How much time to you spend each week on the coupon train? About an hour. But that’s not an more then I would normally spend clipping coupons for myself.
How does it work? You have somewhere between 5 and 10 coupon clippers. I know there are ones that go across the country. Smaller generally works better. The larger the train, the more coupons that get through, but it takes longer for the train to come visit each station. Everybody sends an envelope every week. The idea is you send a new one each week, and you get one envelope each week. Generally you send the coupons to the next person on the list unless you know someone is on vacation, or if someone had a baby, you can send them specialty coupons.

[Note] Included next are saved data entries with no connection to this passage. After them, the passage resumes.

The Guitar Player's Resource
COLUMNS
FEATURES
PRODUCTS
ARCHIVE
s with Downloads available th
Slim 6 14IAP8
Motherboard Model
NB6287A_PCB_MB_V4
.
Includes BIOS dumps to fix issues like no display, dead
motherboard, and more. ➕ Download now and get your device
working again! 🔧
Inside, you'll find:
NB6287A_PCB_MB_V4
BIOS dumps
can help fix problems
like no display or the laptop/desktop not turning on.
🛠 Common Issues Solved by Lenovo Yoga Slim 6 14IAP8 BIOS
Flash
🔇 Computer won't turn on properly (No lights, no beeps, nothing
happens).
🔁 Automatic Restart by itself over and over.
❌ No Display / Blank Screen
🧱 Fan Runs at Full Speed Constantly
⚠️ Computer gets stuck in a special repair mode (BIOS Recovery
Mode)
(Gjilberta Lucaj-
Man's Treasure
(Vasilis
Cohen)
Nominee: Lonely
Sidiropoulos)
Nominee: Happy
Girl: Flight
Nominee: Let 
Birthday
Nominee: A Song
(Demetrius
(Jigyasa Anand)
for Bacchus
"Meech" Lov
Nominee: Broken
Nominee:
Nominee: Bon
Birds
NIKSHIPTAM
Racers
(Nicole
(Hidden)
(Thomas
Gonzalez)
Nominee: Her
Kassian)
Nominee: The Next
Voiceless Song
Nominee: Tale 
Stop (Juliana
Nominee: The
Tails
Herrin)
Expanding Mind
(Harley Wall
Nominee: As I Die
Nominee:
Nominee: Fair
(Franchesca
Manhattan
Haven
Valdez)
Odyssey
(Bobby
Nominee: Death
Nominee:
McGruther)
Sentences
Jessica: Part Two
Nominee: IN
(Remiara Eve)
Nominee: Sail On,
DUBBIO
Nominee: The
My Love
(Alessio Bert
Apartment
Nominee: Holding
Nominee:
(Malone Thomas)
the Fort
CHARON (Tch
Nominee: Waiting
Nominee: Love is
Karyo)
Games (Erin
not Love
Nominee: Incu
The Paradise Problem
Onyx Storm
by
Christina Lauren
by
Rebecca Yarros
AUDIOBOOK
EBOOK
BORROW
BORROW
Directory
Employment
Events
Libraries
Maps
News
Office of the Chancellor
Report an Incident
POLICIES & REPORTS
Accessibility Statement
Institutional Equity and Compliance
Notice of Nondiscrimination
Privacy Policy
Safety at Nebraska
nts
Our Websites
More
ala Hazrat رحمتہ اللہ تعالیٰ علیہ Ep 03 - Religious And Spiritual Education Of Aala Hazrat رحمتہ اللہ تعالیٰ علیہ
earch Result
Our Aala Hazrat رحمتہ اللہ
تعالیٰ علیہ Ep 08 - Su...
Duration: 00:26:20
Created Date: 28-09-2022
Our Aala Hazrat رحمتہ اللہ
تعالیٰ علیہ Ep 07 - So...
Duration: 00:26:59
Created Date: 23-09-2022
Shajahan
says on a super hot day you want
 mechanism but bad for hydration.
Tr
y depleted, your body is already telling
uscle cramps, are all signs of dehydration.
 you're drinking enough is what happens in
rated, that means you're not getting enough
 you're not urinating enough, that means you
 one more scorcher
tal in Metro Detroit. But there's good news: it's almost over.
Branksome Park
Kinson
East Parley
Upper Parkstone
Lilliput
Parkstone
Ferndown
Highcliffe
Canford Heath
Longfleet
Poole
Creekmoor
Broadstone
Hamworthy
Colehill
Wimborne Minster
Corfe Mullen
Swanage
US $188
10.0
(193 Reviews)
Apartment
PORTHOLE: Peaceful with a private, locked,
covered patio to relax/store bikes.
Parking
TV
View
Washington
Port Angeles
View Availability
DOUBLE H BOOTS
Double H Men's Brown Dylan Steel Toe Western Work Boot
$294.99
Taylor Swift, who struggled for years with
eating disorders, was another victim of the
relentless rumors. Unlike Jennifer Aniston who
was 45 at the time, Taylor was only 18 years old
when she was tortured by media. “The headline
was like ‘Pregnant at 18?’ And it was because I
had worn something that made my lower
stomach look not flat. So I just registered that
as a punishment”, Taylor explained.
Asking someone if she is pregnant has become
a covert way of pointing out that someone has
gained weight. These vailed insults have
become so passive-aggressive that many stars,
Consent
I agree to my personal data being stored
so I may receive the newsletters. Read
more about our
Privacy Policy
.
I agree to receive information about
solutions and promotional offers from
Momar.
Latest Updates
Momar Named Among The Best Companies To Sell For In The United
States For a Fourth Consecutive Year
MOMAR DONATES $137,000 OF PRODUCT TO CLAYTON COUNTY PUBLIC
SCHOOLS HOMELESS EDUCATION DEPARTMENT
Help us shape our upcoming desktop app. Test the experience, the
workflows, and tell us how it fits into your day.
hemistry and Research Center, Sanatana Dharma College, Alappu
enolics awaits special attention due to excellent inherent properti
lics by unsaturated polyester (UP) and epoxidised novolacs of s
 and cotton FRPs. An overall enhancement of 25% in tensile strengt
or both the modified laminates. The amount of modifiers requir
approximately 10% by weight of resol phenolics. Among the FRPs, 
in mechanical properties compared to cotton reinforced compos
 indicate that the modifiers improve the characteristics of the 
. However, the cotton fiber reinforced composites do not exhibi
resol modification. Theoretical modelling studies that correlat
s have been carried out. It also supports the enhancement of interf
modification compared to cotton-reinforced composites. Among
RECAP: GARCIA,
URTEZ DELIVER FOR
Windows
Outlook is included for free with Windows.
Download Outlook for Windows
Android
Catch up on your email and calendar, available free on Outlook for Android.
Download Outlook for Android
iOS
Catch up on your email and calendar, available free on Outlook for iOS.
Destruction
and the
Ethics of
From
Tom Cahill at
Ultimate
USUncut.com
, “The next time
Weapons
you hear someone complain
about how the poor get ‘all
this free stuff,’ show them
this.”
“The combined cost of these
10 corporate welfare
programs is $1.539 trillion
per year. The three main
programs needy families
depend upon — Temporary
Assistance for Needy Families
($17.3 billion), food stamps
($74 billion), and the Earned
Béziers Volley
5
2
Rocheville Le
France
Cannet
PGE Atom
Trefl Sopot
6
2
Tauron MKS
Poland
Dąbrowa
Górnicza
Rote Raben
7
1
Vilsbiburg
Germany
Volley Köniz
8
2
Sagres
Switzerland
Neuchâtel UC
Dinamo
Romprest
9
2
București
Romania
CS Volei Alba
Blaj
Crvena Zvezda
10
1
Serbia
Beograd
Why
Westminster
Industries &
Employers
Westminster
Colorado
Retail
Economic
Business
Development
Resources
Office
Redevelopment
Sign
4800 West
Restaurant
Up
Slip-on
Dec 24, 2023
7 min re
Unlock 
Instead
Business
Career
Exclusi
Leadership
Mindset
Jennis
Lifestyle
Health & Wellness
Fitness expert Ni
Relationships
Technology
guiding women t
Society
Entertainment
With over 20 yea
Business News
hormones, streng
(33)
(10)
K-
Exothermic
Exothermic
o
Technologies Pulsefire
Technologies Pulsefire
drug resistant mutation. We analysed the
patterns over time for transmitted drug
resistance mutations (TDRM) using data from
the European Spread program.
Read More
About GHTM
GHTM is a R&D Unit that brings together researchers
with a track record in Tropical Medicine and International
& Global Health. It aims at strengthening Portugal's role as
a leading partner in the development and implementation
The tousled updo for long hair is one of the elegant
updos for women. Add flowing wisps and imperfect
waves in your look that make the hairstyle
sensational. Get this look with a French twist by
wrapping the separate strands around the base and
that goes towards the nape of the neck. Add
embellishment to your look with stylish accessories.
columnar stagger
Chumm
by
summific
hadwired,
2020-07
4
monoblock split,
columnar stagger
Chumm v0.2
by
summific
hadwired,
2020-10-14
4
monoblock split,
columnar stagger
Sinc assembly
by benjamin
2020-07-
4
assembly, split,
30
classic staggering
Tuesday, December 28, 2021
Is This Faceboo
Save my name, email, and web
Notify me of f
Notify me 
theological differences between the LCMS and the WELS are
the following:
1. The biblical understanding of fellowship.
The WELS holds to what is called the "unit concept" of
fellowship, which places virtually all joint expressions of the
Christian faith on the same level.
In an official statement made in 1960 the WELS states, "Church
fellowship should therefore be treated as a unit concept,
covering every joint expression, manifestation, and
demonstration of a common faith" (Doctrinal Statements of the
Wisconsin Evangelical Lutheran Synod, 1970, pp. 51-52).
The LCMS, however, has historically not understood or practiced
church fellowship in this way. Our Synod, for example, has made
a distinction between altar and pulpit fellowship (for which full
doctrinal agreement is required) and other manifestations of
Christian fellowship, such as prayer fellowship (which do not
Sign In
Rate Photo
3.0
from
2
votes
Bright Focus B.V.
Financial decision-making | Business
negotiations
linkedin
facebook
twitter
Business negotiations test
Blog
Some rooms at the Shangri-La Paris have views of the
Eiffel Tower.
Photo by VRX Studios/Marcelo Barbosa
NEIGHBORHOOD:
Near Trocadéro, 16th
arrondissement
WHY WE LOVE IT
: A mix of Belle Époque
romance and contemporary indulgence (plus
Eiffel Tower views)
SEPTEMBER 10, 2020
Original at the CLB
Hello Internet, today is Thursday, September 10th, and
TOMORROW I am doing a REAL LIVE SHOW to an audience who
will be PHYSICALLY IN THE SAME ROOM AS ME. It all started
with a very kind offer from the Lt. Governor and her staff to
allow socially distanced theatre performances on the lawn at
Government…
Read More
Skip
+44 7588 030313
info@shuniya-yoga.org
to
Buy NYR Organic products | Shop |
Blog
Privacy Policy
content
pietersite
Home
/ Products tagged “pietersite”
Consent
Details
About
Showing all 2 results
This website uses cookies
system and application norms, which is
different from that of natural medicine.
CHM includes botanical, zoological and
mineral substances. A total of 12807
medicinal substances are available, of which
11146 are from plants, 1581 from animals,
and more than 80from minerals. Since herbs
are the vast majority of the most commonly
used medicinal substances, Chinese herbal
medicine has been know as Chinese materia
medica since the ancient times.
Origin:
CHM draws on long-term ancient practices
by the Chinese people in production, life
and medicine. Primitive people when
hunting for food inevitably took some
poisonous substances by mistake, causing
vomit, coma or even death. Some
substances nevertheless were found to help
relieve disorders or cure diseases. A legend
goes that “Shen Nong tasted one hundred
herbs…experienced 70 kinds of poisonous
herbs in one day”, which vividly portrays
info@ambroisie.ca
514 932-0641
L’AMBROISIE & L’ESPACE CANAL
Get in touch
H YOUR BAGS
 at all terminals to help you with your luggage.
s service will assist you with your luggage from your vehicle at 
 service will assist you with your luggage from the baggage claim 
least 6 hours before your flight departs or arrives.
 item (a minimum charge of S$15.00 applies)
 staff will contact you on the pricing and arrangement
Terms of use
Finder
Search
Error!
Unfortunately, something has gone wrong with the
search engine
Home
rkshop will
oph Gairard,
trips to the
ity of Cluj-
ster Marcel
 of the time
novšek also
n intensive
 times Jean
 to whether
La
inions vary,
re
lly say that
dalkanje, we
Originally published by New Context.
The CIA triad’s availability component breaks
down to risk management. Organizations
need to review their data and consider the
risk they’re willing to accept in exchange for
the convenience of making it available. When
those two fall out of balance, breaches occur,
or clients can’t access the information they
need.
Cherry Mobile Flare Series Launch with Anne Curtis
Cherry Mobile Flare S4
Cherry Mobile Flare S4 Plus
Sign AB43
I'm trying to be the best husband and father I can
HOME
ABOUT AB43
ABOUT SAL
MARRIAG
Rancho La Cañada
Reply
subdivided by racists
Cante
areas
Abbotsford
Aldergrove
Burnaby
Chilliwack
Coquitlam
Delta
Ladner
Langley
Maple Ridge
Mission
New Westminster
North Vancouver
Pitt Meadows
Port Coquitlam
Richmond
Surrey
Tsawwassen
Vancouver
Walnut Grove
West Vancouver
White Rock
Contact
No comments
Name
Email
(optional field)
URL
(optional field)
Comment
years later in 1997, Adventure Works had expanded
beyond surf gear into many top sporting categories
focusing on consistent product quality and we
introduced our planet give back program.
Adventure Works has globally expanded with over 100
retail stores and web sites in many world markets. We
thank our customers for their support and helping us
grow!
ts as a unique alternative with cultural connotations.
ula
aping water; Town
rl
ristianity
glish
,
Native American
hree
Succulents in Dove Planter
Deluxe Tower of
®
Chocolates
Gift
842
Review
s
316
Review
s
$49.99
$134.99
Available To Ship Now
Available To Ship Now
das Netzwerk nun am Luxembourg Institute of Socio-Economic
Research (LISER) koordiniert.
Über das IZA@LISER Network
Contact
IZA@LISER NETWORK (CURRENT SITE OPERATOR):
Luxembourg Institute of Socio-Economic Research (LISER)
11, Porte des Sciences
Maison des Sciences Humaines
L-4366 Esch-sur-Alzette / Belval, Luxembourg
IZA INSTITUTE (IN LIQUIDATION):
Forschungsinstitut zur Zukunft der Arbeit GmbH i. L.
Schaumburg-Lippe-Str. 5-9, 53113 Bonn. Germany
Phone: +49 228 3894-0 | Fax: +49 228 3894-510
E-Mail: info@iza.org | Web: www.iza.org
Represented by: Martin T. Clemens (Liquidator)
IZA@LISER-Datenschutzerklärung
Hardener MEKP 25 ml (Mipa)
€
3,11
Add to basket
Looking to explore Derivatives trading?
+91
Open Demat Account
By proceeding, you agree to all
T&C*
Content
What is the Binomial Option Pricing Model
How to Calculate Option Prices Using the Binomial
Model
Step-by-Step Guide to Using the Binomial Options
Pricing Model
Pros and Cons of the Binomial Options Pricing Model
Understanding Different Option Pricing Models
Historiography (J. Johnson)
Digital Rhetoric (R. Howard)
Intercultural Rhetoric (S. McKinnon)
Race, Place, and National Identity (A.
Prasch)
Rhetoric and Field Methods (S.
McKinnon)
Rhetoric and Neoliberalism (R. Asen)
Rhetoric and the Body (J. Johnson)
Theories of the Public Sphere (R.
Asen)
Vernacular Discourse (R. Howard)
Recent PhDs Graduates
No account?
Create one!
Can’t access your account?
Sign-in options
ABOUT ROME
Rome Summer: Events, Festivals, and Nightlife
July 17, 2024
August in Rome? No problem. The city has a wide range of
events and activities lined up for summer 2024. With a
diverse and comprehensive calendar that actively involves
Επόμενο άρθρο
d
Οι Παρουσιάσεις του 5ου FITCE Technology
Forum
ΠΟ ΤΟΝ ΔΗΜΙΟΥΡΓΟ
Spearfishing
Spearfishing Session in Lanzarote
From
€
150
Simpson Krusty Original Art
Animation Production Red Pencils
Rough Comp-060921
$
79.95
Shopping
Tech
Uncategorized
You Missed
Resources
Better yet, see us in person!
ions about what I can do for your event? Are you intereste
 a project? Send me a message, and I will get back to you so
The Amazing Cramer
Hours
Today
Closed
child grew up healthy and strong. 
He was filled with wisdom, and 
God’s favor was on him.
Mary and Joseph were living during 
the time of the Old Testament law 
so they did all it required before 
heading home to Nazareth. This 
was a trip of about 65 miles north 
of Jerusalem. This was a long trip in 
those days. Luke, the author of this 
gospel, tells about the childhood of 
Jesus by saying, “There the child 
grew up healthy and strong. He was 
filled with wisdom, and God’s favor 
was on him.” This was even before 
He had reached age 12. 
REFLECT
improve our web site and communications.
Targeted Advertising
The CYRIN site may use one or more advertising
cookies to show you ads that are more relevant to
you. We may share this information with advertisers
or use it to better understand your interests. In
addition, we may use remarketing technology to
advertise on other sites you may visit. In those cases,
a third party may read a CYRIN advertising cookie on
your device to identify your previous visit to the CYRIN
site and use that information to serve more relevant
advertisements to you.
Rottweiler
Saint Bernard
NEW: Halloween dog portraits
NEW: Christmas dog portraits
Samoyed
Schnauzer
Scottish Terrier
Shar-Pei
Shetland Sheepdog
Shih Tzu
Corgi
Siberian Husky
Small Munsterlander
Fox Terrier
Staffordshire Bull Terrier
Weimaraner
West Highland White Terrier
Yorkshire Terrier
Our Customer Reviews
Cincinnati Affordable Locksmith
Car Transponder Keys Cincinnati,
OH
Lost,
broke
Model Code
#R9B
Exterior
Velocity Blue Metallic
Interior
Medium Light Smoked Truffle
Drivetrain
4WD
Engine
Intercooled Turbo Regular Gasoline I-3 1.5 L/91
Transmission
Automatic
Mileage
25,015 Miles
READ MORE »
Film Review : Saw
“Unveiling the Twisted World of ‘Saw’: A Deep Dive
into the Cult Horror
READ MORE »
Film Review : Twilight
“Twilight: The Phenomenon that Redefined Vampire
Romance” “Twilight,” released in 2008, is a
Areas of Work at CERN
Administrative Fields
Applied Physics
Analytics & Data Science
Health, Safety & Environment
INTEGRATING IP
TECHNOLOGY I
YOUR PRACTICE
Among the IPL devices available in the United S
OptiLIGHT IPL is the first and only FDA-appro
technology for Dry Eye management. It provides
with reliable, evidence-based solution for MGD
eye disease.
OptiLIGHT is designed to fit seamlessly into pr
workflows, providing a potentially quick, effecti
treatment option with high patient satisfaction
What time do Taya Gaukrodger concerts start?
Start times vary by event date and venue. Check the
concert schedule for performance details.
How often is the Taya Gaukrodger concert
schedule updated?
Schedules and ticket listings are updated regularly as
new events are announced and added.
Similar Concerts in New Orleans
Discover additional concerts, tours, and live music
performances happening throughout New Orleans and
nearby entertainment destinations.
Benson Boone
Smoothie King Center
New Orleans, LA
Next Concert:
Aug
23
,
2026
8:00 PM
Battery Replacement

I’ve been in two coupon trains. One failed completely. It was a large one. It was all over the East Coast, up the entire seaboard and it took forever. People forgot. In my opinion from what I’ve seen 5-10 people works the best. It also helps if there’s wide range of people in it. If everyone is a mom with a 2 year old, everybody wants the same coupons.
Doesn’t the cost of postage outweigh the savings? It’s 44 cents to mail an envelope. Letter size envelope can only take 3 ounces. For every envelope I probably spend $1.25 on postage. I may buy a bigger envelope at the post office, which is $.50. But if I’m pulling $20 worth of coupons each week and I’m spending $2, I’m still saving. People who don’t use a lot of coupons would not be happy with this.
How much have you saved from the train? My biggest one is shaving razors. I got a buy one get one free coupon. They usually run about $7 apiece. And sometimes they stuff extra razors in the bag. I’ve gotten $4 off Claritin, BOGO free pizza. I’ve probably saved well over $100 a month.
How many coupons do you receive in your train? Probably at least one letter size envelope that has at least 100 coupons, on a slow week.
How many do you use? It really depends on the week. I pull $10-$20 worth of coupons from the envelope.
Do you use all coupons you take? Almost always. I’m very picky about my coupons.
How many coupons do you have to add to the train each week? I usually add about 100 per week. Sometimes it’s less, sometimes more.
How did you find a train to join? Through TheGroceryGame.com, but a lot of other places do it too. People form them on Craigslist, soccer moms at schools organize them. TheGroceryGame has a specific forum for it and encourages it. It does not cost money to join. Most of them are (paid) members of the site but I do believe the actual message board on TheGroceryGame is free.
Do you know the people in your train? No, not personally.
Do you have safety concerns? I did at first, but my train is very careful to only send out the addresses to the people who need them. In my train, everyone potentially only has one other person in your train who knows your address. Plus the person who receives your envelope.
Anything else you want to add? They’re not any more work – if you normally clip coupons. It’s not a huge commitment.
I’m surprised I’ve never heard of this. It’s fashionable to clip coupons.